Power9 Instructions for build_vector improvements
ClosedPublic

Authored by nemanjai on Jun 8 2016, 7:04 AM.

Details

Summary

This patch exploits the following instructions:
mtvsrws
lxvwsx
mtvsrdd
mfvsrld

In order to improve some build_vector and extractelement patterns.

Diff Detail

Repository
rL LLVM

Event Timeline

nemanjai updated this revision to Diff 60029.Jun 8 2016, 7:04 AM
nemanjai retitled this revision from to Power9 Instructions for build_vector improvements.
nemanjai updated this object.
nemanjai set the repository for this revision to rL LLVM.
nemanjai added a subscriber: echristo.
amehsan added inline comments.Jun 8 2016, 2:24 PM
lib/Target/PowerPC/PPCInstrVSX.td
2243–2245

I think this should depend on how the extracted element is going to be used. If the subsequent use is somehow in a VSX register we do not want to do this. For example if we extract the integer, then convert it to floating point and do some FP arithmetic on it.

amehsan added inline comments.Jun 8 2016, 2:51 PM
lib/Target/PowerPC/PPCISelLowering.cpp
7491–7501

Is this true even if LOAD has users other than SCALAR_TO_VECTOR?

lib/Target/PowerPC/PPCInstrVSX.td
2243–2245

I am not saying that all cases should be handled in this patch. The example that I provided may need to be handled in DAGCombine and probably by the time we reach here, this is the right decision. That does not need to be in this patch. But I want to make sure that after adding this code, we do not have patterns for which we generate slower code on pwr9 compare to pwr8.

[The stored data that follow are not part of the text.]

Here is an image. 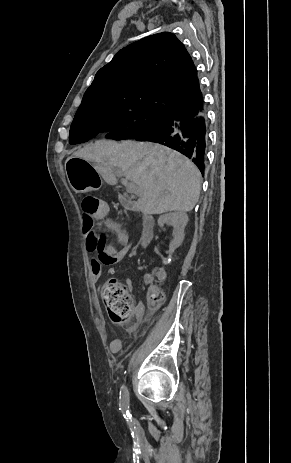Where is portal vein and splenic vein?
<instances>
[{
    "mask_svg": "<svg viewBox=\"0 0 291 463\" xmlns=\"http://www.w3.org/2000/svg\"><path fill=\"white\" fill-rule=\"evenodd\" d=\"M117 175L122 177V173L117 171ZM123 185L126 187V191L131 194L139 195V190L135 183L127 181V179H123Z\"/></svg>",
    "mask_w": 291,
    "mask_h": 463,
    "instance_id": "18ae733b",
    "label": "portal vein and splenic vein"
}]
</instances>
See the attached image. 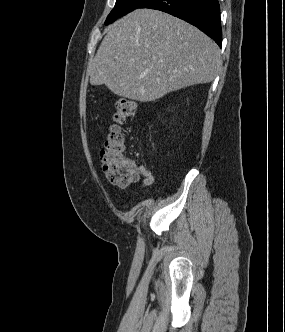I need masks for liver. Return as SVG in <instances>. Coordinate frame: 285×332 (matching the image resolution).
Instances as JSON below:
<instances>
[{
	"instance_id": "obj_1",
	"label": "liver",
	"mask_w": 285,
	"mask_h": 332,
	"mask_svg": "<svg viewBox=\"0 0 285 332\" xmlns=\"http://www.w3.org/2000/svg\"><path fill=\"white\" fill-rule=\"evenodd\" d=\"M217 44L167 13L136 9L108 27L89 61L90 84L140 102L211 82L221 67Z\"/></svg>"
}]
</instances>
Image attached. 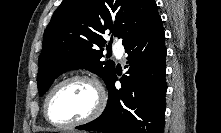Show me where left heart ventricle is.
<instances>
[{
	"label": "left heart ventricle",
	"mask_w": 221,
	"mask_h": 133,
	"mask_svg": "<svg viewBox=\"0 0 221 133\" xmlns=\"http://www.w3.org/2000/svg\"><path fill=\"white\" fill-rule=\"evenodd\" d=\"M97 94L92 84L72 81L60 86L48 103L49 117L58 123H68L88 115L94 108Z\"/></svg>",
	"instance_id": "1"
}]
</instances>
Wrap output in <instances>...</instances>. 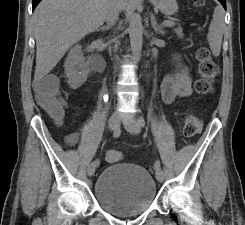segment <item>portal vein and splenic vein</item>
Instances as JSON below:
<instances>
[{
    "mask_svg": "<svg viewBox=\"0 0 245 225\" xmlns=\"http://www.w3.org/2000/svg\"><path fill=\"white\" fill-rule=\"evenodd\" d=\"M175 23L172 20H165L162 22V25L165 27H172Z\"/></svg>",
    "mask_w": 245,
    "mask_h": 225,
    "instance_id": "1",
    "label": "portal vein and splenic vein"
}]
</instances>
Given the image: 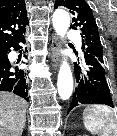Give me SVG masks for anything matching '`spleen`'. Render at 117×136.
I'll use <instances>...</instances> for the list:
<instances>
[{
	"instance_id": "3e777b00",
	"label": "spleen",
	"mask_w": 117,
	"mask_h": 136,
	"mask_svg": "<svg viewBox=\"0 0 117 136\" xmlns=\"http://www.w3.org/2000/svg\"><path fill=\"white\" fill-rule=\"evenodd\" d=\"M83 123L88 131L99 136H117V115L105 105H90L84 109Z\"/></svg>"
}]
</instances>
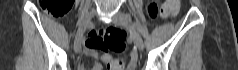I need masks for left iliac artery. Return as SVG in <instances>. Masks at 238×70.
Wrapping results in <instances>:
<instances>
[{
  "instance_id": "left-iliac-artery-1",
  "label": "left iliac artery",
  "mask_w": 238,
  "mask_h": 70,
  "mask_svg": "<svg viewBox=\"0 0 238 70\" xmlns=\"http://www.w3.org/2000/svg\"><path fill=\"white\" fill-rule=\"evenodd\" d=\"M136 27L138 28V30L141 32V34L143 36H145L146 38H149L150 37V34L149 33H146V31L139 25H136Z\"/></svg>"
}]
</instances>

nemanjai added inline comments.Jun 13 2016, 11:02 AM
lib/Target/PowerPC/PPCISelLowering.cpp
7491–7501

Ah, thanks for pointing this out. Yes, there's a missing check for hasOneUse() on the LOAD. It will be in the updated patch (along with a test case to ensure we don't get rid of the splat).

lib/Target/PowerPC/PPCInstrVSX.td
2243–2245

Yes, I think the right thing to do in these cases would be either a DAG combine or a peephole to look for where we move stuff out of VSX registers just to move them back in.
In any case, the pattern for Power8 is a swap followed by a direct move. On Power9, we just avoid the initial swap.

nemanjai updated this revision to Diff 60574.Jun 13 2016, 12:06 PM

Added the missing check for only one use of the load when deciding whether to eliminate the splat when building a vector of i32's on Power9.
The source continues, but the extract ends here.